Na região onde a médica estava, a predominância de crianças com Aids chegava a ser de uma para cada seis. “É uma incidência muito grande e trabalhávamos também com a prevenção”, lembra. O trabalho dela e dos outros profissionais ajudou a começar uma mudança de realidade. “Cada exame negativo era uma vitória. Algo que não tem preço”, observa. Hoje, com 31 anos, a médica avalia que a experiência modificou sua forma de pensar e de olhar o mundo.

Enfermeiro sobrevive ao ebola

Vítima do ebola, o enfermeiro ugandense Kiiza Isaac sobreviveu à doença graças ao trabalho do MSF. Sua história de vida contribuiu para que se juntasse à organização para salvar vidas. Em 2007, Kiiza e parte de sua família foram infectados, porque não havia equipamentos de proteção na instituição onde atuava. “Fui contaminado ao colher amostras de sangue dos doentes e comecei a apresentar os mesmos sintomas”, conta.

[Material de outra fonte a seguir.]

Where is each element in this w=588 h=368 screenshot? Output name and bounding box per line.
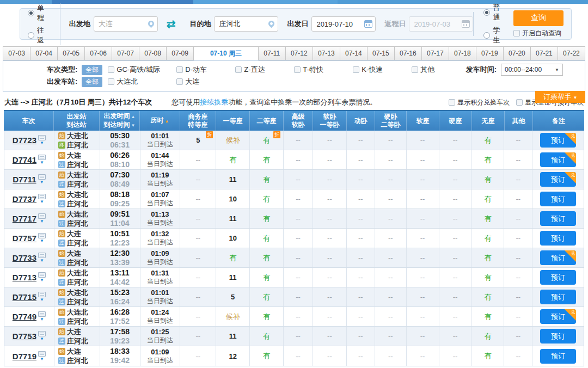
- expand-arrow-icon[interactable]: ▼: [40, 161, 44, 165]
- date-tab[interactable]: 07-17: [422, 46, 449, 60]
- seat-cell: --: [313, 307, 347, 326]
- swap-stations-button[interactable]: ⇄: [163, 18, 179, 30]
- train-number-link[interactable]: D7717: [13, 214, 36, 223]
- date-tab[interactable]: 07-03: [3, 46, 30, 60]
- expand-arrow-icon[interactable]: ▼: [40, 141, 44, 145]
- book-button[interactable]: 预订: [540, 231, 576, 246]
- station-type-badge: 始: [58, 191, 65, 198]
- date-tab[interactable]: 07-04: [30, 46, 58, 60]
- train-number-link[interactable]: D7719: [13, 352, 36, 361]
- date-tab[interactable]: 07-16: [395, 46, 422, 60]
- train-number-link[interactable]: D7711: [13, 175, 36, 184]
- train-number-link[interactable]: D7741: [13, 155, 36, 164]
- train-number-link[interactable]: D7733: [13, 253, 36, 262]
- date-tab[interactable]: 07-21: [531, 46, 558, 60]
- seat-cell: --: [284, 229, 313, 248]
- date-tab[interactable]: 07-05: [58, 46, 85, 60]
- seat-cell: 有: [471, 248, 504, 267]
- expand-arrow-icon[interactable]: ▼: [40, 200, 44, 204]
- show-points-trains-checkbox[interactable]: 显示积分兑换车次: [449, 98, 510, 107]
- seat-cell: 有: [471, 287, 504, 306]
- expand-arrow-icon[interactable]: ▼: [40, 298, 44, 302]
- train-type-option[interactable]: T-特快: [294, 65, 353, 75]
- time-cell: 13:1114:42: [100, 268, 140, 287]
- book-button[interactable]: 预订: [540, 349, 576, 364]
- table-row: D7711▼始大连北过庄河北07:3008:4901:19当日到达--11有--…: [4, 170, 584, 189]
- date-tab[interactable]: 07-15: [367, 46, 395, 60]
- expand-arrow-icon[interactable]: ▼: [40, 337, 44, 341]
- expand-arrow-icon[interactable]: ▼: [40, 239, 44, 243]
- date-tab[interactable]: 07-19: [476, 46, 504, 60]
- expand-arrow-icon[interactable]: ▼: [40, 180, 44, 185]
- book-button[interactable]: 预订: [540, 211, 576, 226]
- expand-arrow-icon[interactable]: ▼: [40, 259, 44, 263]
- trip-round-radio[interactable]: 往返: [28, 26, 50, 45]
- passenger-student-radio[interactable]: 学生: [483, 26, 503, 45]
- header-cell[interactable]: 历时▲: [140, 111, 180, 131]
- book-button[interactable]: 预订兑: [540, 250, 576, 265]
- book-button[interactable]: 预订: [540, 270, 576, 285]
- train-type-option[interactable]: Z-直达: [235, 65, 294, 75]
- booking-helper-button[interactable]: 订票帮手▼: [535, 91, 585, 103]
- seat-cell: --: [375, 346, 407, 366]
- seat-cell: 候补: [216, 131, 250, 150]
- date-tab[interactable]: 07-06: [85, 46, 112, 60]
- transfer-link[interactable]: 接续换乘: [200, 98, 228, 106]
- train-number-link[interactable]: D7753: [13, 332, 36, 341]
- train-type-option[interactable]: 其他: [412, 65, 470, 75]
- date-tab[interactable]: 07-14: [340, 46, 367, 60]
- expand-arrow-icon[interactable]: ▼: [40, 278, 44, 283]
- date-tab[interactable]: 07-08: [139, 46, 167, 60]
- seat-cell: 有: [250, 327, 284, 346]
- seat-cell: --: [347, 307, 375, 326]
- depart-station-all-badge[interactable]: 全部: [82, 77, 102, 87]
- train-type-all-badge[interactable]: 全部: [82, 65, 102, 75]
- date-tab[interactable]: 07-10 周三: [194, 46, 259, 60]
- date-tab[interactable]: 07-07: [112, 46, 139, 60]
- book-button[interactable]: 预订兑: [540, 172, 576, 187]
- book-button[interactable]: 预订: [540, 192, 576, 206]
- train-type-option[interactable]: K-快速: [353, 65, 412, 75]
- header-cell[interactable]: 出发时间▲到达时间▼: [100, 111, 140, 131]
- book-button[interactable]: 预订兑: [540, 133, 576, 148]
- query-button[interactable]: 查询: [513, 10, 564, 26]
- expand-arrow-icon[interactable]: ▼: [40, 219, 44, 224]
- seat-cell: 有: [250, 248, 284, 267]
- depart-station-option[interactable]: 大连: [176, 77, 235, 87]
- remark-cell: 预订兑: [532, 248, 584, 267]
- calendar-icon[interactable]: [364, 20, 372, 28]
- seat-cell: --: [180, 268, 216, 287]
- seat-cell: 12: [216, 346, 250, 366]
- book-button[interactable]: 预订兑: [540, 309, 576, 324]
- depart-station-label: 出发车站:: [47, 77, 77, 87]
- date-tab[interactable]: 07-09: [167, 46, 194, 60]
- depart-station-option[interactable]: 大连北: [108, 77, 176, 87]
- book-button[interactable]: 预订兑: [540, 152, 576, 167]
- expand-arrow-icon[interactable]: ▼: [40, 357, 44, 361]
- date-tab[interactable]: 07-12: [286, 46, 313, 60]
- passenger-normal-radio[interactable]: 普通: [483, 3, 503, 22]
- date-tab[interactable]: 07-22: [558, 46, 585, 60]
- train-type-option[interactable]: D-动车: [176, 65, 235, 75]
- train-number-link[interactable]: D7713: [13, 273, 36, 282]
- date-tab[interactable]: 07-18: [449, 46, 476, 60]
- checkbox-icon: [176, 78, 183, 85]
- date-tab[interactable]: 07-13: [313, 46, 340, 60]
- book-button[interactable]: 预订: [540, 290, 576, 304]
- expand-arrow-icon[interactable]: ▼: [40, 317, 44, 322]
- train-number-link[interactable]: D7715: [13, 292, 36, 302]
- auto-query-checkbox[interactable]: 开启自动查询: [513, 29, 561, 38]
- date-tab[interactable]: 07-11: [259, 46, 286, 60]
- depart-time-select[interactable]: 00:00--24:00 ▼: [501, 64, 563, 76]
- seat-cell: --: [284, 131, 313, 150]
- train-type-option[interactable]: GC-高铁/城际: [108, 65, 176, 75]
- train-number-link[interactable]: D7723: [13, 136, 36, 145]
- train-number-link[interactable]: D7757: [13, 234, 36, 243]
- book-button[interactable]: 预订: [540, 329, 576, 344]
- seat-cell: --: [407, 170, 439, 189]
- train-number-link[interactable]: D7749: [13, 312, 36, 321]
- trip-one-way-radio[interactable]: 单程: [28, 3, 50, 23]
- date-tab[interactable]: 07-20: [504, 46, 531, 60]
- seat-cell: 11: [216, 268, 250, 287]
- train-number-link[interactable]: D7737: [13, 194, 36, 204]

Naquele ano, o Ministério da Saúde foi informado sobre uma doença estranha na região e se identificou o surto de ebola. Equipes do MSF foram a Bundibugyo, onde a enfermidade predominava, e ficaram à frente de um centro de tratamento, assim como em Kagadi. “Muitos pacientes receberam cuidados. Graças a Deus, eu sobrevivi. Depois de me recuperar, juntei-me ao MSF e ao Ministério da Saúde para lidar com pacientes de ebola”, lembra. Em 2008, Bundibugyo foi declarada livre da doença.